誰も追いかけてこなかったのは、驚いたからだろうか。
「そうでしょうね。僕も驚きましたし、今も驚いてます。一体どうしたんですか?」
心底不思議そうに聞いてくる一樹に、
「別に。お前がデレデレした顔してるからむかついただけだ」
と吐き捨てるように言ったのだが、一樹は嬉しそうに笑った。
「ねえ、もしかして、ということなので気を悪くしないで欲しいんですけど、聞いていいですか」
「…なんだよ」
「…もしかして、妬いてくれたんですか?」
「っ、お、面白くないだけだ」
と言えば、一樹は更に嬉しそうに微笑み、
「嬉しいです」
と俺を抱きしめた。
「…なんでだよ」
こっちは、鶴屋さんがいいと言ったからとはいえ、みっともないことしたと猛省してるってのに。

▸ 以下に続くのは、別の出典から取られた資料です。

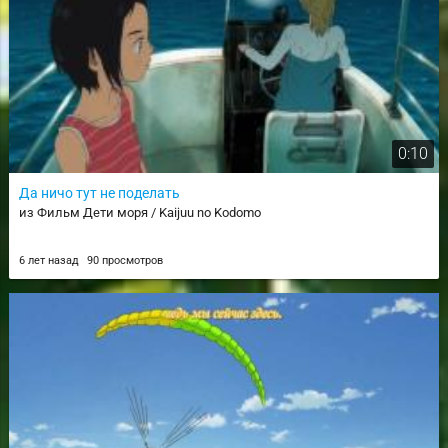
0:10
Да ничо тут не поделать
из Фильм Дети моря / Kaijuu no Kodomo
6 лет назад
90 просмотров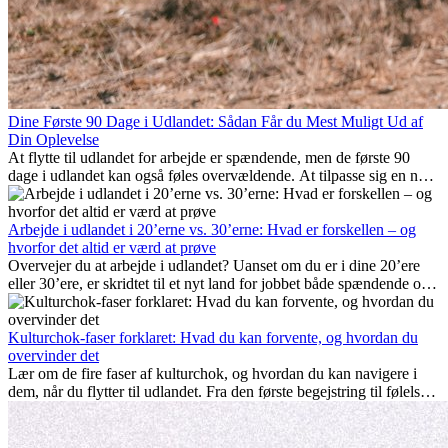
Dine Første 90 Dage i Udlandet: Sådan Får du Mest Muligt Ud af
Din Oplevelse
At flytte til udlandet for arbejde er spændende, men de første 90
dage i udlandet kan også føles overvældende. At tilpasse sig en ny
arbejdsplads, opbygge et socialt liv, forstå lokal kultur og håndtere
hjemve er alle en del af processen. Denne guide til expats vil vise
dig, hvordan du får mest muligt ud af dine første måneder i udlandet
Arbejde i udlandet i 20’erne vs. 30’erne: Hvad er forskellen – og
og sikrer både professionel succes og personlig udvikling.
hvorfor det altid er værd at prøve
Overvejer du at arbejde i udlandet? Uanset om du er i dine 20’ere
eller 30’ere, er skridtet til et nyt land for jobbet både spændende og
nogle gange udfordrende. Mange spørger sig selv, om alderen gør
en forskel. Sandheden er: international erfaring er altid en
investering værd. Det kan fremme din karriere, styrke dit personlige
Kulturchok-faser forklaret: Hvad du kan forvente, og hvordan du
udvikling og give dig værdifuld kulturel indsigt, som kan ændre dit
overvinder det
liv.
Lær om de fire faser af kulturchok, og hvordan du kan navigere i
dem, når du flytter til udlandet. Fra den første begejstring til følelsen
af at høre til – forstå processen og gør udfordringer til personlig
vækst.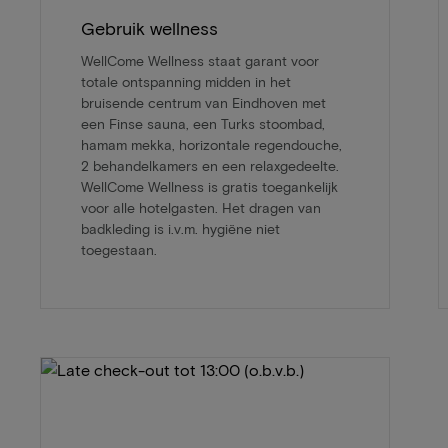
Gebruik wellness
WellCome Wellness staat garant voor
totale ontspanning midden in het
bruisende centrum van Eindhoven met
een Finse sauna, een Turks stoombad,
hamam mekka, horizontale regendouche,
2 behandelkamers en een relaxgedeelte.
WellCome Wellness is gratis toegankelijk
voor alle hotelgasten. Het dragen van
badkleding is i.v.m. hygiëne niet
toegestaan.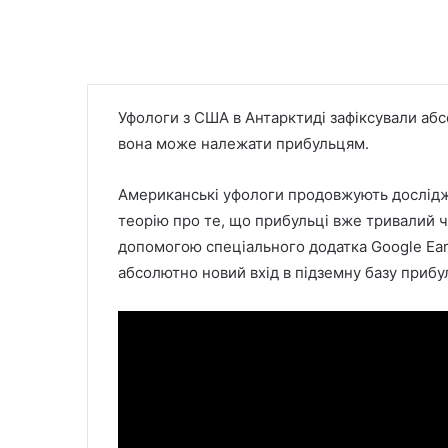
Уфологи з США в Антарктиді зафіксували абс
вона може належати прибульцям.
Американські уфологи продовжують дослідж
теорію про те, що прибульці вже тривалий 
допомогою спеціального додатка Google Ear
абсолютно новий вхід в підземну базу прибу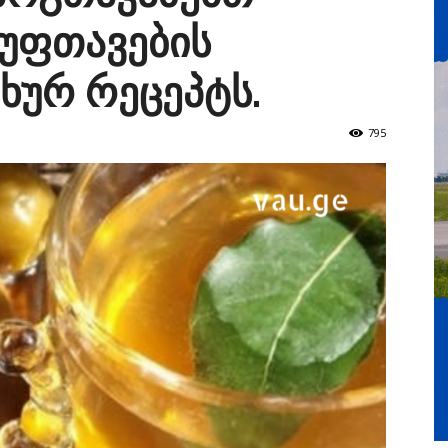
უფთავების
ხურ რეცეპტს.
795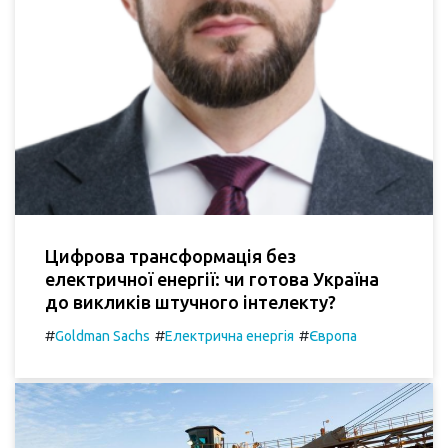
Цифрова трансформація без
електричної енергії: чи готова Україна
до викликів штучного інтелекту?
#
#
#
Goldman Sachs
Електрична енергія
Європа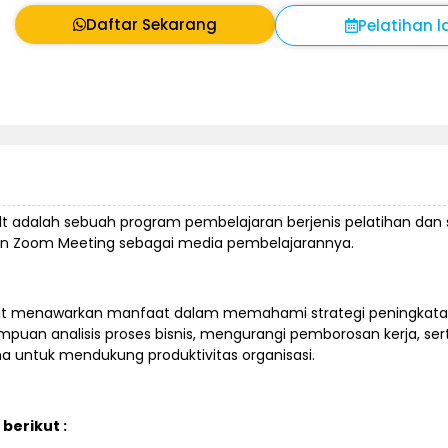
Daftar Sekarang
Pelatihan l
Belt adalah sebuah program pembelajaran berjenis pelatihan dan s
an Zoom Meeting sebagai media pembelajarannya.
ow Belt menawarkan manfaat dalam memahami strategi peningkata
mpuan analisis proses bisnis, mengurangi pemborosan kerja, ser
untuk mendukung produktivitas organisasi.
berikut :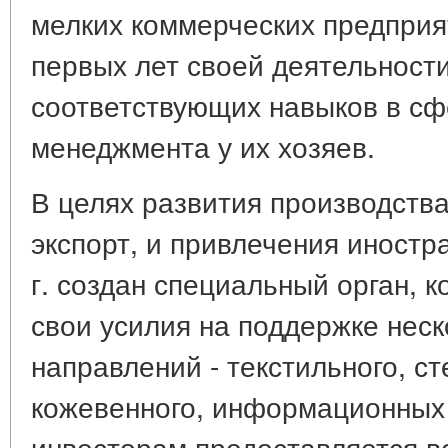
мелких коммерческих предприя
первых лет своей деятельности
соответствующих навыков в сф
менеджмента у их хозяев.
В целях развития производства
экспорт, и привлечения иностр
г. создан специальный орган, 
свои усилия на поддержке нес
направлений - текстильного, ст
кожевенного, информационных
инвесторам предоставляется 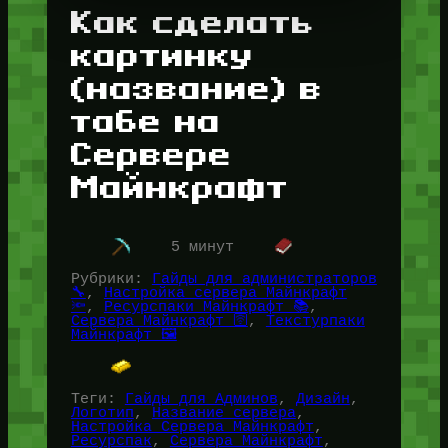
Как сделать
картинку
(название) в
табе на
Сервере
Майнкрафт
5 минут
Рубрики:
Гайды для администраторов
🔧
, 
Настройка сервера Майнкрафт
🔦
, 
Ресурспаки Майнкрафт 📚
, 
Сервера Майнкрафт 🛜
, 
Текстурпаки
Майнкрафт 🖼️
Теги:
Гайды для Админов
, 
Дизайн
, 
Логотип
, 
Название сервера
, 
Настройка Сервера Майнкрафт
, 
Ресурспак
, 
Сервера Майнкрафт
, 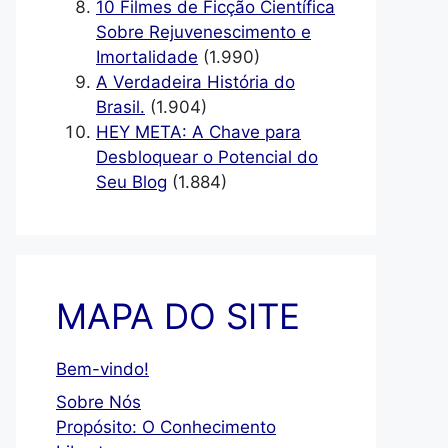
10 Filmes de Ficção Científica
Sobre Rejuvenescimento e
Imortalidade
(1.990)
A Verdadeira História do
Brasil.
(1.904)
HEY META: A Chave para
Desbloquear o Potencial do
Seu Blog
(1.884)
MAPA DO SITE
Bem-vindo!
Sobre Nós
Propósito: O Conhecimento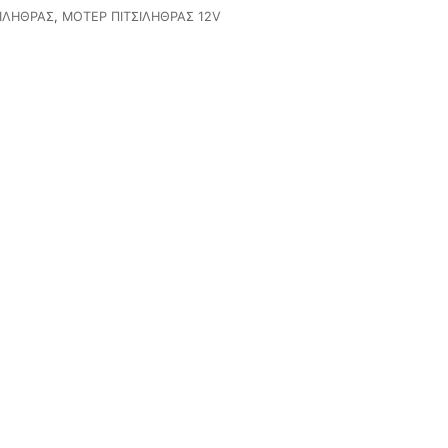
ΙΛΗΘΡΑΣ
,
ΜΟΤΕΡ ΠΙΤΣΙΛΗΘΡΑΣ 12V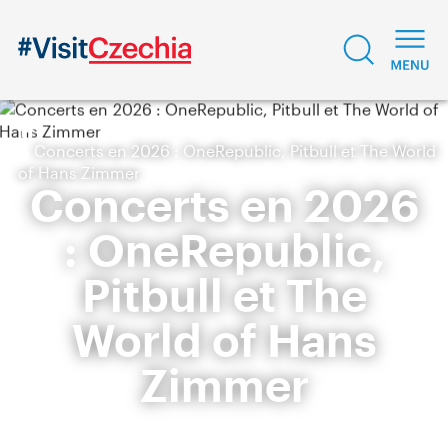
Concerts en 2026 : OneRepublic, Pitbull et The World
of Hans Zimmer
Concerts en 2026
: OneRepublic,
Pitbull et The
World of Hans
Zimmer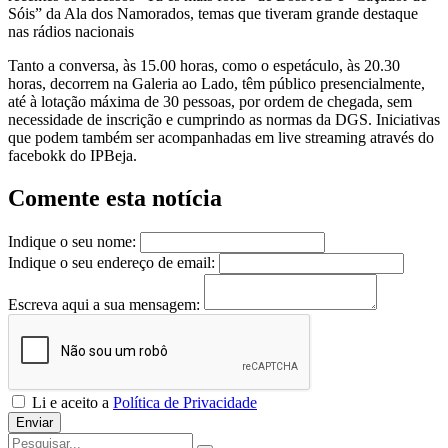
Sóis” da Ala dos Namorados, temas que tiveram grande destaque
nas rádios nacionais
Tanto a conversa, às 15.00 horas, como o espetáculo, às 20.30
horas, decorrem na Galeria ao Lado, têm público presencialmente,
até à lotação máxima de 30 pessoas, por ordem de chegada, sem
necessidade de inscrição e cumprindo as normas da DGS. Iniciativas
que podem também ser acompanhadas em live streaming através do
facebokk do IPBeja.
Comente esta notícia
Indique o seu nome:
Indique o seu endereço de email:
Escreva aqui a sua mensagem:
Li e aceito a
Política de Privacidade
Enviar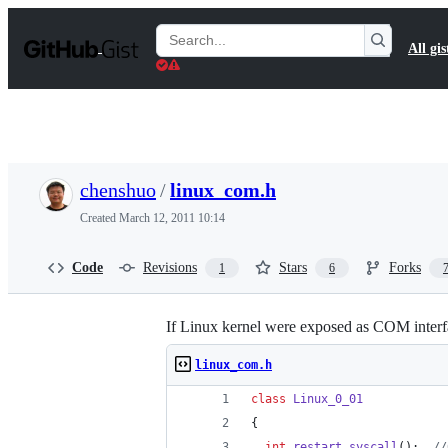
S
k
Search
All gis
i
Gists
p
t
o
c
o
n
t
chenshuo
/
linux_com.h
e
n
Created
March 12, 2011 10:14
t
Code
Revisions
Stars
Forks
1
6
If Linux kernel were exposed as COM interf
linux_com.h
class
Linux_0_01
{
int
restart_syscall
();  
//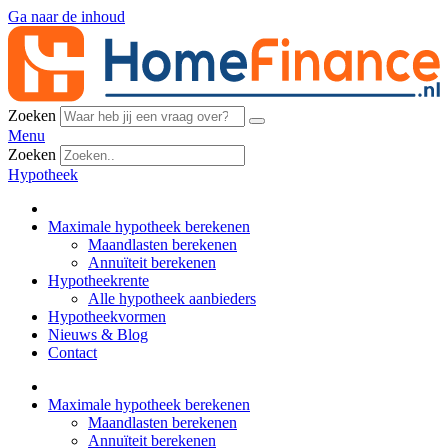
Ga naar de inhoud
Zoeken
Menu
Zoeken
Hypotheek
Maximale hypotheek berekenen
Maandlasten berekenen
Annuïteit berekenen
Hypotheekrente
Alle hypotheek aanbieders
Hypotheekvormen
Nieuws & Blog
Contact
Maximale hypotheek berekenen
Maandlasten berekenen
Annuïteit berekenen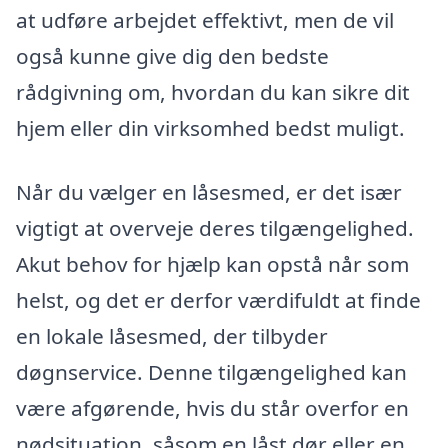
at udføre arbejdet effektivt, men de vil
også kunne give dig den bedste
rådgivning om, hvordan du kan sikre dit
hjem eller din virksomhed bedst muligt.
Når du vælger en låsesmed, er det især
vigtigt at overveje deres tilgængelighed.
Akut behov for hjælp kan opstå når som
helst, og det er derfor værdifuldt at finde
en lokale låsesmed, der tilbyder
døgnservice. Denne tilgængelighed kan
være afgørende, hvis du står overfor en
nødsituation, såsom en låst dør eller en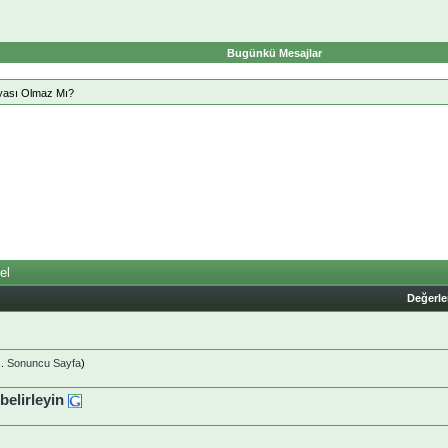
Bugünkü Mesajlar
nyası Olmaz Mı?
el
Değerl
..
Sonuncu Sayfa
)
belirleyin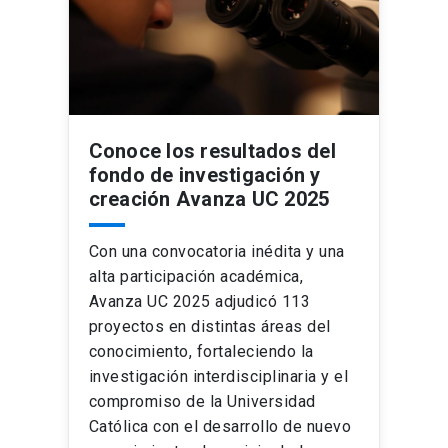
Conoce los resultados del
fondo de investigación y
creación Avanza UC 2025
Con una convocatoria inédita y una
alta participación académica,
Avanza UC 2025 adjudicó 113
proyectos en distintas áreas del
conocimiento, fortaleciendo la
investigación interdisciplinaria y el
compromiso de la Universidad
Católica con el desarrollo de nuevo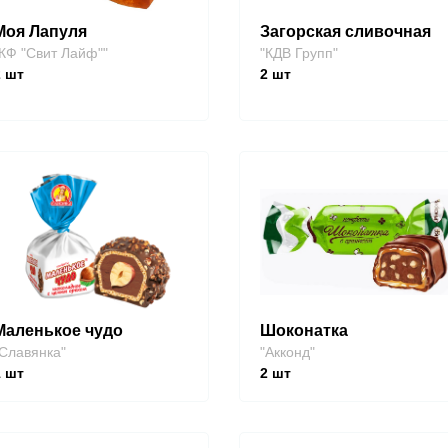
Моя Лапуля
Загорская сливочная
КФ "Свит Лайф""
"КДВ Групп"
2
шт
2
шт
Маленькое чудо
Шоконатка
Славянка"
"Акконд"
1
шт
2
шт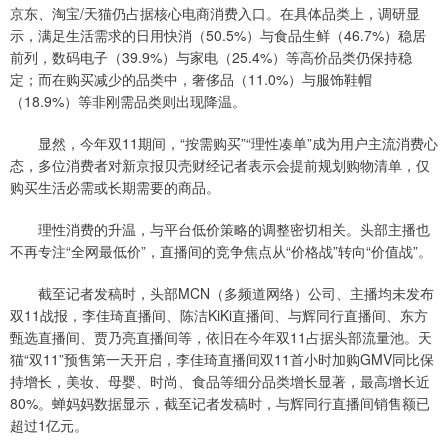
京东、淘宝/天猫仍占据核心电商消费入口。在具体品类上，调研显
示，满足生活需求的日用快消（50.5%）与食品生鲜（46.7%）稳居
前列，数码电子（39.9%）与家电（25.4%）等高价品类仍保持稳
定；而在购买减少的品类中，奢侈品（11.0%）与服饰鞋帽
（18.9%）等非刚需品类则出现降温。
显然，今年双11期间，“按需购买”“理性凑单”成为用户主流消费心
态，多位消费者对新京报贝壳财经记者表示会提前规划购物清单，仅
购买生活必需或长期需要的商品。
理性消费的升温，与平台低价策略的调整密切相关。头部主播也
不再专注“全网最低价”，直播间的竞争焦点从“价格战”转向“价值战”。
截至记者发稿时，头部MCN（多频道网络）公司、主播均未发布
双11战报，李佳琦直播间、陈洁KiKi直播间、与辉同行直播间、东方
甄选直播间、贾乃亮直播间等，依旧在今年双11占据头部流量池。天
猫“双11”预售第一天开启，李佳琦直播间双11首小时加购GMV同比保
持增长，美妆、母婴、时尚、食品等细分品类增长显著，最高增长近
80%。蝉妈妈数据显示，截至记者发稿时，与辉同行直播间销售额已
超过1亿元。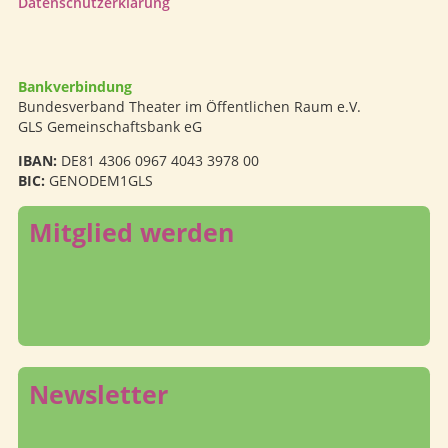
Datenschutzerklärung
Bankverbindung
Bundesverband Theater im Öffentlichen Raum e.V.
GLS Gemeinschaftsbank eG
IBAN:
DE81 4306 0967 4043 3978 00
BIC:
GENODEM1GLS
Mitglied werden
Newsletter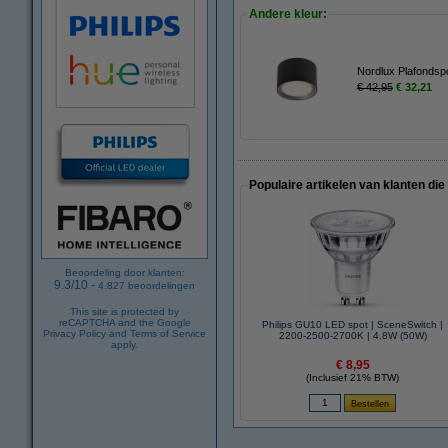
Andere kleur:
Nordlux Plafondspo
€ 42,95
€ 32,21
Populaire artikelen van klanten die
Beoordeling door klanten:
9.3
/
10
-
4.827
beoordelingen
This site is protected by
reCAPTCHA and the Google
Philips GU10 LED spot | SceneSwitch |
Privacy Policy
and
Terms of Service
2200-2500-2700K | 4.8W (50W)
apply.
€ 8,95
(Inclusief 21% BTW)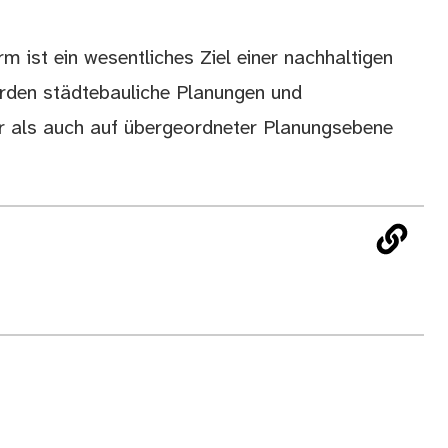
m ist ein wesentliches Ziel einer nachhaltigen
rden städtebauliche Planungen und
 als auch auf übergeordneter Planungsebene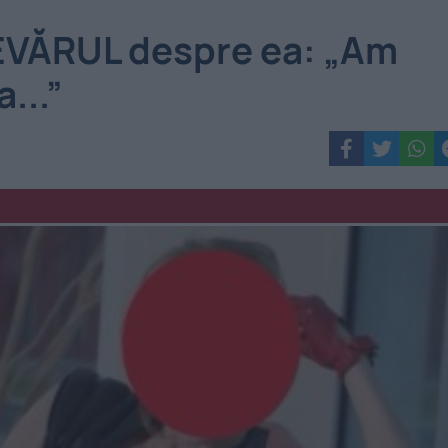
EVĂRUL despre ea: „Am
...”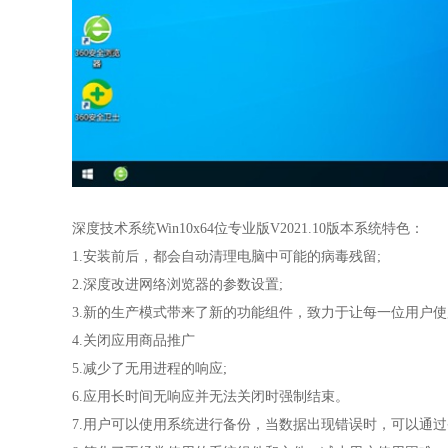
深度技术系统Win10x64位专业版V2021.10版本系统特色：
1.安装前后，都会自动清理电脑中可能的病毒残留;
2.深度改进网络浏览器的参数设置;
3.新的生产模式带来了新的功能组件，致力于让每一位用户
4.关闭应用商品推广
5.减少了无用进程的响应;
6.应用长时间无响应并无法关闭时强制结束。
7.用户可以使用系统进行备份，当数据出现错误时，可以通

「それは勿論、妬いているのが僕ばかりでないと思えるから嬉しいんですよ」
「俺だって……や、妬いたり…するに決まってんだろ。お前、無駄に可愛かったり、かっこよかったりするんだから……」
再び赤くなりながら言えば、更に強く抱きしめられた。
「あなたの方こそ、本当に可愛くて、心配になります」
そう言いながら一樹は俺の頬に口付け、
「堂々と主張していいんですよ? 僕はあなたのものなんですから」
「それなら…俺だってお前のものだろ。だから……その、」
「なんですか?」
俺は聞き取れないんじゃないかと思うほど小さな声で告げた。
「…お前の、好きにしていいから」
「…本当ですか?」
「ん…」
「抱きしめたり、キスしたりしても、いいってことですよね」
「恥かしいから、人前ではあんまりしないで欲しいけどな」
「休み時間のたびに会いにいっても?」
「う…それくらいなら、いい」
「ありがとうございます」
本当に嬉しそうに言った一樹は、俺をそのまま床に押し倒しやがった。

それから、一樹は前以上にべたべたくっついてくるようになった。
それこそ、傍迷惑なくらいに。
ハルヒには注意されたし、朝倉にも露骨なイヤミを頂戴したのだが、そんなもので一樹がへこたれるはずもなく、今日もわざわざやってくる。
だが俺も、それを困りながら、どうしようもなく嬉しく思ってるんだから、共犯だよな。
そう小さく笑ったところで、一樹の早足の足音が聞こえてきた。
もう少しでドアが開く。
そんな風に心待ちにしちまうくらい、俺はやっぱりこいつが好きなんだ。